Context: The real numbers were constructed using Cauchy sequences of rational numbers, where every real corresponds to the equivalence class of a rational Cauchy sequence. The fact that $\mathbb{R}$ is Cauchy complete will be used later to prove the Least Upper Bound Property, so we can't use that here.

The following proof was provided for $\mathbb{R}$ being Cauchy complete. Note that $\mathbb{Q}$ being dense in $\mathbb{R}$ has already been proven and the definition of absolute value mentioned in the proof is this one:

Definition. Let $x\in\mathbb{R}$. The absolute value function $|\cdot |:\mathbb{R}\to\mathbb{R}_{\geq 0}$ is defined by \begin{equation*} |x| := \begin{cases} x, & x\geq 0 \\ -x, & x<0 \end{cases} \end{equation*} Furthermore, when considering $x$ as the equivalence class of a Cauchy sequence $\left(x_n\right)$, we may define the absolute value function by \begin{equation*} \left|\left[\left(x_n\right)\right]\right| := \lim_{n\to\infty} \left|x_n\right|. \end{equation*}

Now the proof.

Proof: To prove that $\mathbb{R}$ is Cauchy complete, we wish to show that for all Cauchy sequences $\left(x_n\right)\in\mathbb{R}$, $\exists x\in\mathbb{R}$ such that $\lim_{n\to\infty} x_n = x$. Because $\mathbb{Q}$ is dense in $\mathbb{R}$, it is sufficient to show that for all Cauchy sequences $\left(x_n\right)\in\mathbb{Q}$, $\exists x\in\mathbb{R}$ such that \begin{equation*} \lim_{n\to\infty} \left[\left(x_n,x_n,\ldots\right)\right] = x. \end{equation*} Let the desired $x$ be $x=\left[\left(x_1,x_2,\ldots\right)\right]$. We may observe that $x\in\mathbb{R}$ since $\left(x_n\right)$ is Cauchy sequence of rational numbers (assumed above). Then, by our original statement, we wish to show that \begin{equation*} \lim_{n\to\infty} \left[\left(x_n,x_n,\ldots\right)\right] = \left[\left(x_1,x_2,\ldots\right)\right]. \end{equation*} By definition, this is equivalent to \begin{equation*} \lim_{n\to\infty} \left|\left[\left(x_n,x_n,\ldots\right)\right] - \left[\left(x_1,x_2,\ldots\right)\right]\right| = 0. \end{equation*} Then by the definition of absolute value: \begin{equation*} \lim_{n\to\infty} \left|\left[\left(x_n,x_n,\ldots\right)\right] - \left[\left(x_1,x_2,\ldots\right)\right]\right| = \lim_{n\to\infty} \lim_{m\to\infty} \left|x_n - x_m\right|. \end{equation*} Finally, the limit on the right is $0$ because $\left(x_n\right)$ is Cauchy, which is equivalent to what we originally wanted to show: \begin{equation*} \lim_{n\to\infty} \left[\left(x_n,x_n,\ldots\right)\right] = x. \end{equation*}

My problem: First of all, I'm not clear on the notation. Is $\left(x_n,x_n,\ldots\right)$ an infinite sequence where each term is the $n^{\text{th}}$ term of $\left(x_n\right)$?

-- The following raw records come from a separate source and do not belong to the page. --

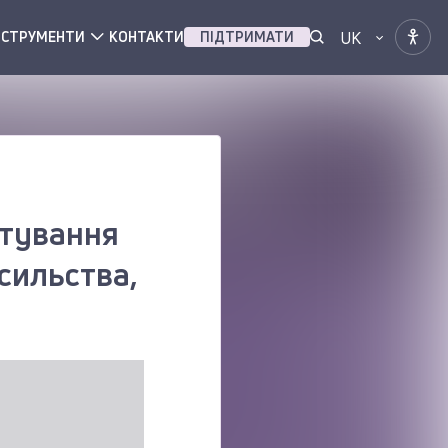
UK
НСТРУМЕНТИ
КОНТАКТИ
ПІДТРИМАТИ
итування
асильства,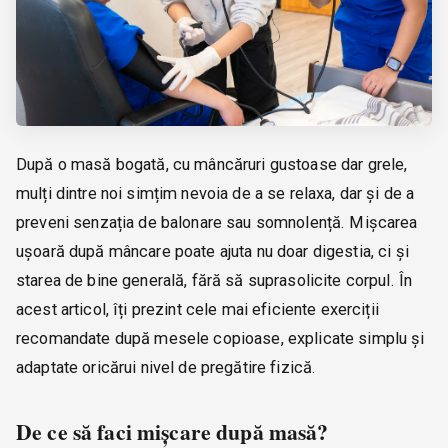
După o masă bogată, cu mâncăruri gustoase dar grele,
mulți dintre noi simțim nevoia de a se relaxa, dar și de a
preveni senzația de balonare sau somnolență. Mișcarea
ușoară după mâncare poate ajuta nu doar digestia, ci și
starea de bine generală, fără să suprasolicite corpul. În
acest articol, îți prezint cele mai eficiente exerciții
recomandate după mesele copioase, explicate simplu și
adaptate oricărui nivel de pregătire fizică.
De ce să faci mișcare după masă?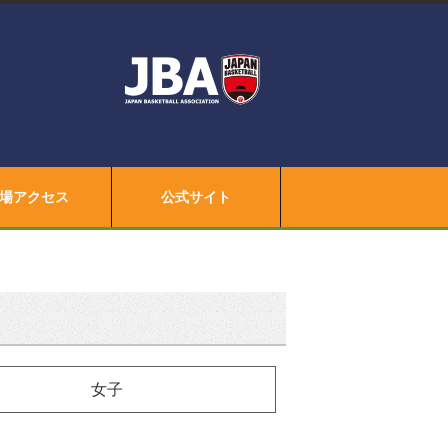
場アクセス
公式サイト
女子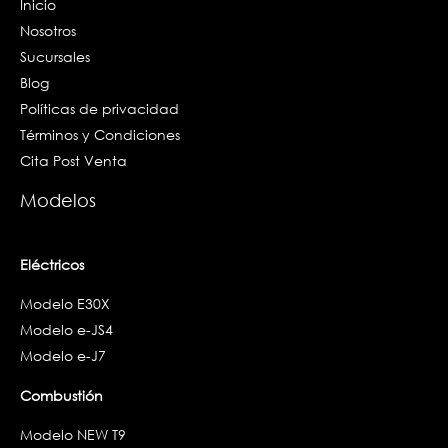
Inicio
Nosotros
Sucursales
Blog
Políticas de privacidad
Términos y Condiciones
Cita Post Venta
Modelos
Eléctricos
Modelo E30X
Modelo e-JS4
Modelo e-J7
Combustión
Modelo NEW T9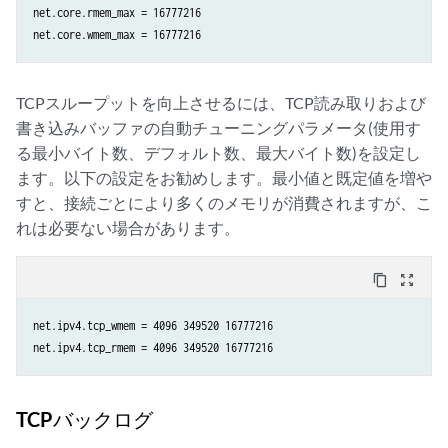
net.core.rmem_max = 16777216

net.core.wmem_max = 16777216
TCPスループットを向上させるには、TCP読み取りおよび
書き込みバッファの自動チューニングパラメータ(使用す
る最小バイト数、デフォルト数、最大バイト数)を設定し
ます。以下の設定をお勧めします。最小値と既定値を増や
すと、接続ごとにより多くのメモリが消費されますが、こ
れは必要ない場合があります。
content_copy
zoom_out_map
net.ipv4.tcp_wmem = 4096 349520 16777216

net.ipv4.tcp_rmem = 4096 349520 16777216
TCPバックログ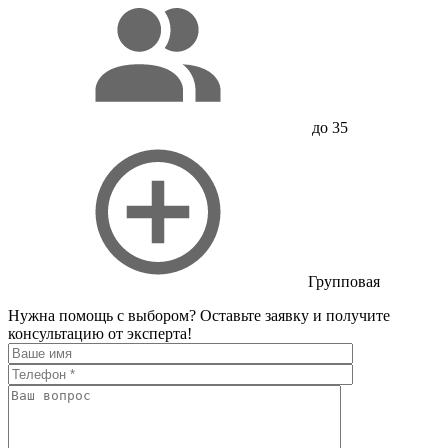
до 35
Групповая
Нужна помощь с выбором?
Оставьте заявку и получите
консультацию от эксперта!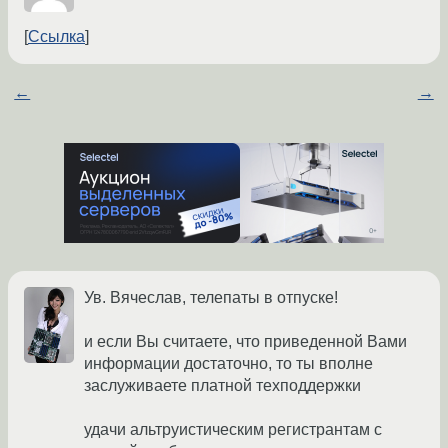
Ссылка
←
→
Ув. Вячеслав, телепаты в отпуске!
и если Вы считаете, что приведенной Вами
информации достаточно, то ты вполне
заслуживаете платной техподдержки
удачи альтруистическим регистрантам с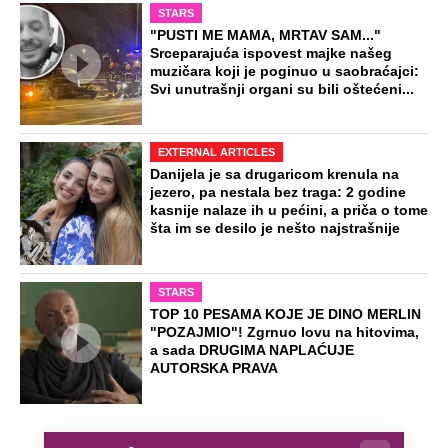
STARS
"PUSTI ME MAMA, MRTAV SAM..."
Srceparajuća ispovest majke našeg
muzičara koji je poginuo u saobraćajci:
Svi unutrašnji organi su bili oštećeni...
EXTERNAL ARTICLES
Danijela je sa drugaricom krenula na
jezero, pa nestala bez traga: 2 godine
kasnije nalaze ih u pećini, a priča o tome
šta im se desilo je nešto najstrašnije
STARS
TOP 10 PESAMA KOJE JE DINO MERLIN
"POZAJMIO"! Zgrnuo lovu na hitovima,
a sada DRUGIMA NAPLAĆUJE
AUTORSKA PRAVA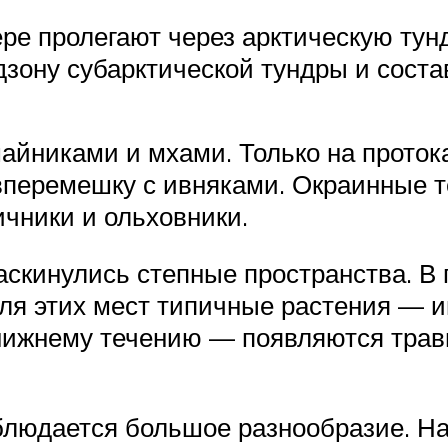
ере пролегают через арктическую ту
зону субарктической тундры и соста
йниками и мхами. Только на проток
вперемешку с ивняками. Окраинные т
ичники и ольховники.
аскинулись степные пространства. В
ля этих мест типичные растения — и
нижнему течению — появляются травы
аблюдается большое разнообразие. На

Second, if that's the case, why is it sufficient to show that \begin{equation*} \lim_{n\to\infty} \left[\left(x_n,x_n,\ldots\right)\right] = \left[\left(x_n\right)\right]. \end{equation*} (Where $[(x_n)]=[(x_1,x_2,\ldots)]$). Isn't that kind of... self-evident?

Third, I don't understand the premise. Why does $\mathbb{Q}$ being dense in $\mathbb{R}$ $\implies$ it is sufficient to show that for all Cauchy sequences $\left(x_n\right)\in\mathbb{Q}$, $\exists x\in\mathbb{R}$ such that \begin{equation*} \lim_{n\to\infty} \left[\left(x_n,x_n,\ldots\right)\right] = x. \end{equation*} Seeing as how $(x_n)\in\mathbb{Q}$, $[(x_n,x_n,\ldots)]$ is basically just a rational number in $\mathbb{R}$. So, we're saying that the limit of a rational number is equal to a real?

Note: I've looked at this question, but the proofs are completely different, especially since the proof in the above question uses the least upper bound property.

Any help would be much appreciated.